▶ What you will do
Search the records below for the word "الفريقين". Pull out each line that has it.

▶ Data to examine
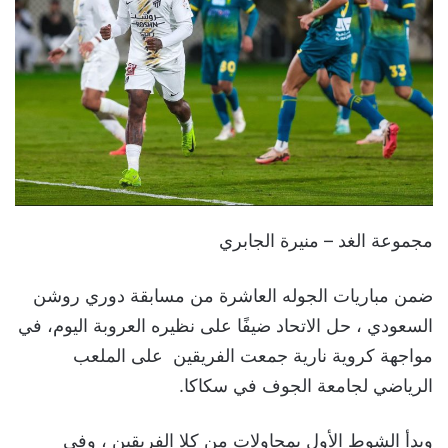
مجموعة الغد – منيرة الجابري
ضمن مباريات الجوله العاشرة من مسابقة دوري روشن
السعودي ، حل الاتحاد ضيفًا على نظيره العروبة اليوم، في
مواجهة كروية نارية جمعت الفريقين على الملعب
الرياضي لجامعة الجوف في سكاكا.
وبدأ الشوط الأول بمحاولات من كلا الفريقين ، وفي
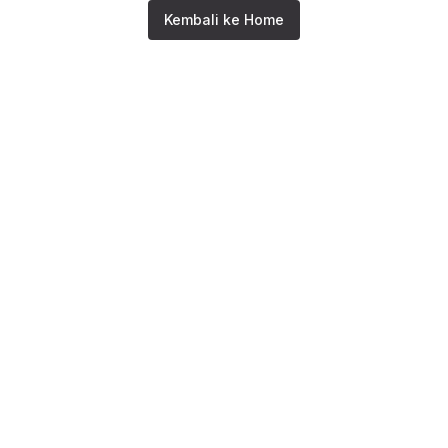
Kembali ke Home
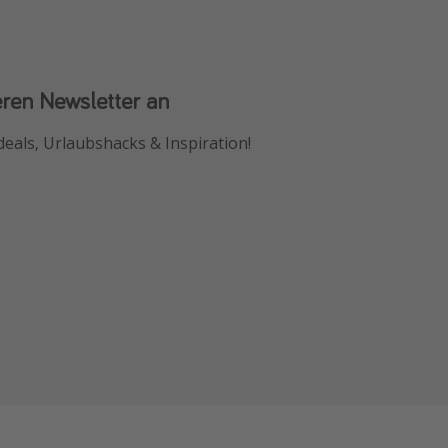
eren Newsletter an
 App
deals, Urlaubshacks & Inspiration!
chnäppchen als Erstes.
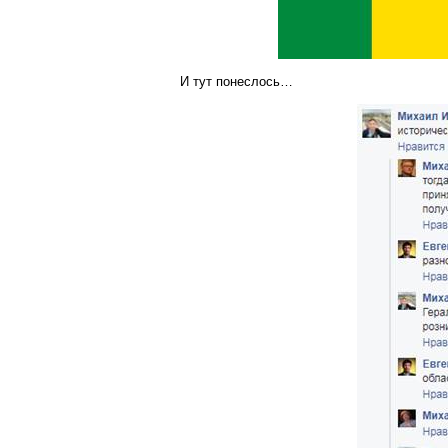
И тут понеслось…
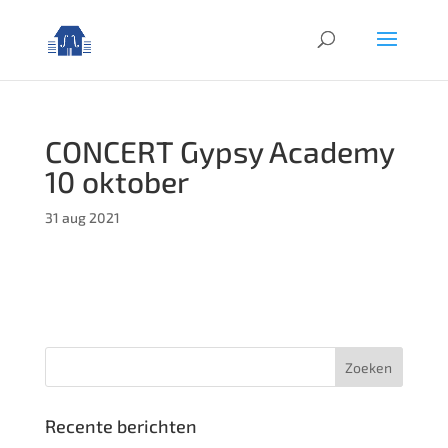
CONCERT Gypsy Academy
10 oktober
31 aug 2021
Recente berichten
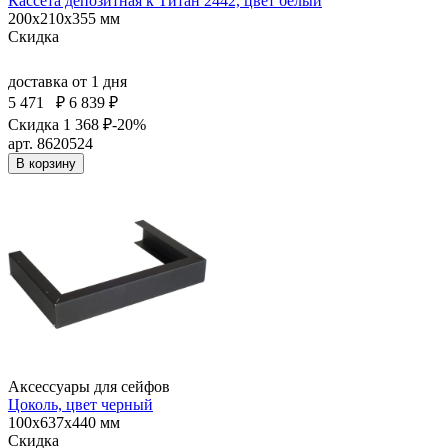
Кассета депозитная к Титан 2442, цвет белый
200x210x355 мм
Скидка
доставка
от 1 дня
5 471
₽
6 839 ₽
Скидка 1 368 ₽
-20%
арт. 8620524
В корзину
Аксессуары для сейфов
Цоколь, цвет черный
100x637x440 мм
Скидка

---

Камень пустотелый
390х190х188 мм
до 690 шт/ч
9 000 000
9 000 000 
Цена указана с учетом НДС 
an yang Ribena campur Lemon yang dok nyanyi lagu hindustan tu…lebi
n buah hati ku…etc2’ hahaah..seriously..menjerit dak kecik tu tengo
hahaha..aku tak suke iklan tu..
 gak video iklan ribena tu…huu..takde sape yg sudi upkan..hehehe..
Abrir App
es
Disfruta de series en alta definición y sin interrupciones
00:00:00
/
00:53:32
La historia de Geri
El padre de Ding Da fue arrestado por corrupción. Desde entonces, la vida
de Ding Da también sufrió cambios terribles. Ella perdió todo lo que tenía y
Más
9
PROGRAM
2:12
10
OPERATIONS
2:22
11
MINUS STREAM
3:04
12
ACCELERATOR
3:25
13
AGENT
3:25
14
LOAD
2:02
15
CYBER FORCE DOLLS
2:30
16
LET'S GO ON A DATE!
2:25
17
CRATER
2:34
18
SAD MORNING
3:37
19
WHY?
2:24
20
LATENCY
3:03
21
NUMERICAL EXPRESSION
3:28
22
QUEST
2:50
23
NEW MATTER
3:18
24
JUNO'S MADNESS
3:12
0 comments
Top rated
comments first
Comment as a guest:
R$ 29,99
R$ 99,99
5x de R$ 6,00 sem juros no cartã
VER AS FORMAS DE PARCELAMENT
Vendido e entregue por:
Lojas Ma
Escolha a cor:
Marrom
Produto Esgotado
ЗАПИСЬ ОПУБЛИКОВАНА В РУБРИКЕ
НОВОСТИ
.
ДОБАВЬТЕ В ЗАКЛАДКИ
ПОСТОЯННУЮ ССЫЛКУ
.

▶ Result for this exercise
مواجهة كروية نارية جمعت الفريقين على الملعب
وبدأ الشوط الأول بمحاولات من كلا الفريقين ، وفي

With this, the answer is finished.